**Exercise goal:**
Output each of the entries exactly, skipping every picture they contain.

**Data shown:**
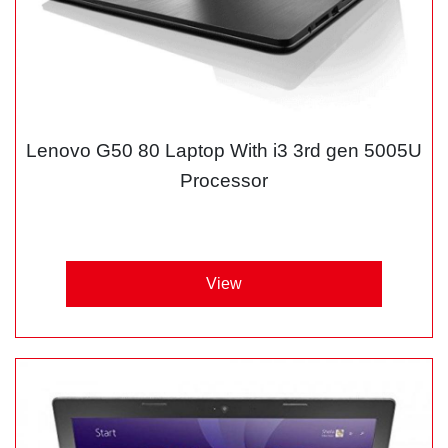
Lenovo G50 80 Laptop With i3 3rd gen 5005U
Processor
View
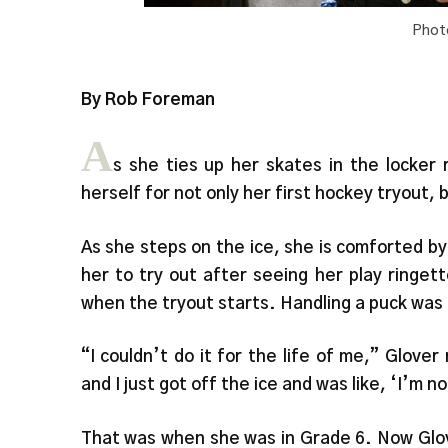
Phot
By Rob Foreman
A
s she ties up her skates in the locker
herself for not only her first hockey tryout, 
As she steps on the ice, she is comforted by
her to try out after seeing her play ringe
when the tryout starts. Handling a puck was
“I couldn’t do it for the life of me,” Glove
and I just got off the ice and was like, ‘I’m n
That was when she was in Grade 6. Now Glov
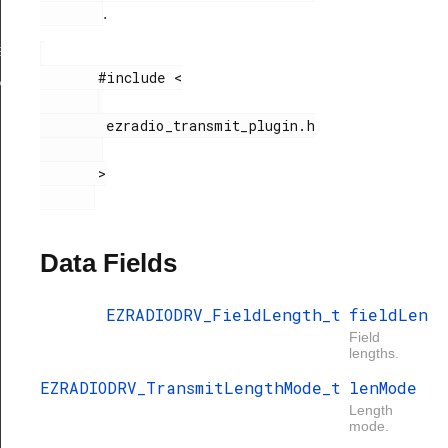
.
gth
ngthConfig
       #include <

xHandle
        ezradio_transmit_plugin.h

       >

Data Fields
EZRADIODRV_FieldLength_t
fieldLen
Field
lengths.
EZRADIODRV_TransmitLengthMode_t
lenMode
Length
mode.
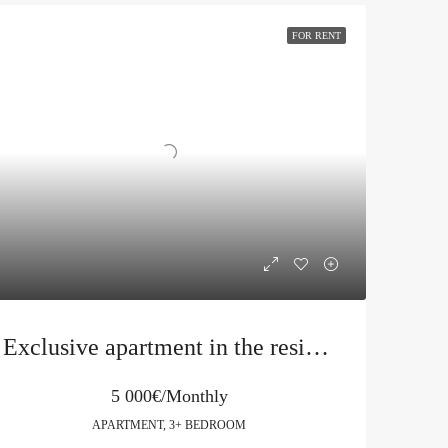
FOR RENT
Exclusive apartment in the residential complex Harmonia in Becici
5 000€/Monthly
APARTMENT, 3+ BEDROOM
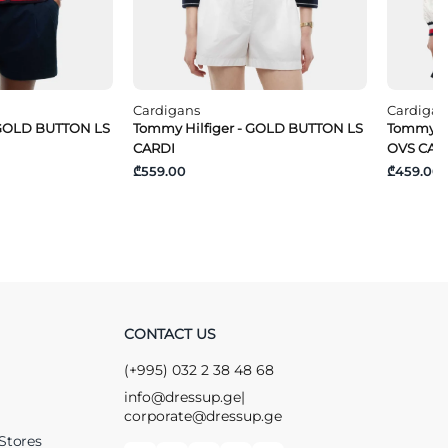
Cardigans
Cardigan
 GOLD BUTTON LS
Tommy Hilfiger - GOLD BUTTON LS
Tommy J
CARDI
OVS CAR
₾559.00
₾459.00
CONTACT US
(+995) 032 2 38 48 68
info@dressup.ge
|
corporate@dressup.ge
Stores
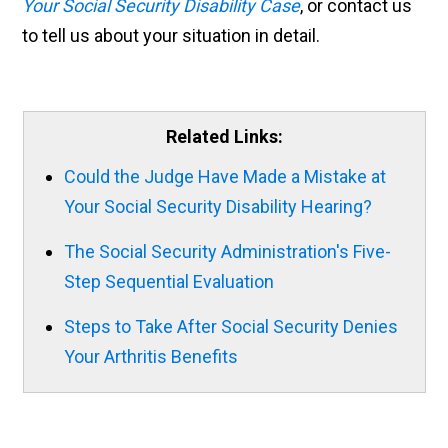
Your Social Security Disability Case
, or contact us
to tell us about your situation in detail.
Related Links:
Could the Judge Have Made a Mistake at
Your Social Security Disability Hearing?
The Social Security Administration's Five-
Step Sequential Evaluation
Steps to Take After Social Security Denies
Your Arthritis Benefits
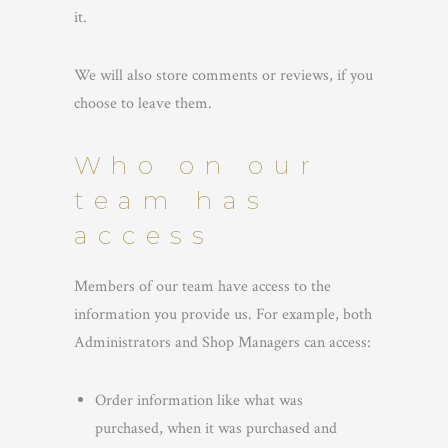
it.
We will also store comments or reviews, if you
choose to leave them.
Who on our
team has
access
Members of our team have access to the
information you provide us. For example, both
Administrators and Shop Managers can access:
Order information like what was
purchased, when it was purchased and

**Answer to this exercise:**
Lenovo G50 80 Laptop With i3 3rd gen 5005U
Processor
View
Phot
By Rob Foreman
A
s she ties up her skates in the locker
herself for not only her first hockey tryout, 
As she steps on the ice, she is comforted by
her to try out after seeing her play ringe
when the tryout starts. Handling a puck was
“I couldn’t do it for the life of me,” Glove
and I just got off the ice and was like, ‘I’m n
That was when she was in Grade 6. Now Glov
.
gth
ngthConfig
       #include <

xHandle
        ezradio_transmit_plugin.h

       >

Data Fields
EZRADIODRV_FieldLength_t
fieldLen
Field
lengths.
EZRADIODRV_TransmitLengthMode_t
lenMode
Length
mode.
FOR RENT
Exclusive apartment in the residential complex Harmonia in Becici
5 000€/Monthly
APARTMENT, 3+ BEDROOM
Cardigans
Cardigan
 GOLD BUTTON LS
Tommy Hilfiger - GOLD BUTTON LS
Tommy J
CARDI
OVS CAR
₾559.00
₾459.00
CONTACT US
(+995) 032 2 38 48 68
info@dressup.ge
|
corporate@dressup.ge
Stores
Your Social Security Disability Case
, or contact us
to tell us about your situation in detail.
Related Links:
Could the Judge Have Made a Mistake at
Your Social Security Disability Hearing?
The Social Security Administration's Five-
Step Sequential Evaluation
Steps to Take After Social Security Denies
Your Arthritis Benefits
it.
We will also store comments or reviews, if you
choose to leave them.
Who on our
team has
access
Members of our team have access to the
information you provide us. For example, both
Administrators and Shop Managers can access:
Order information like what was
purchased, when it was purchased and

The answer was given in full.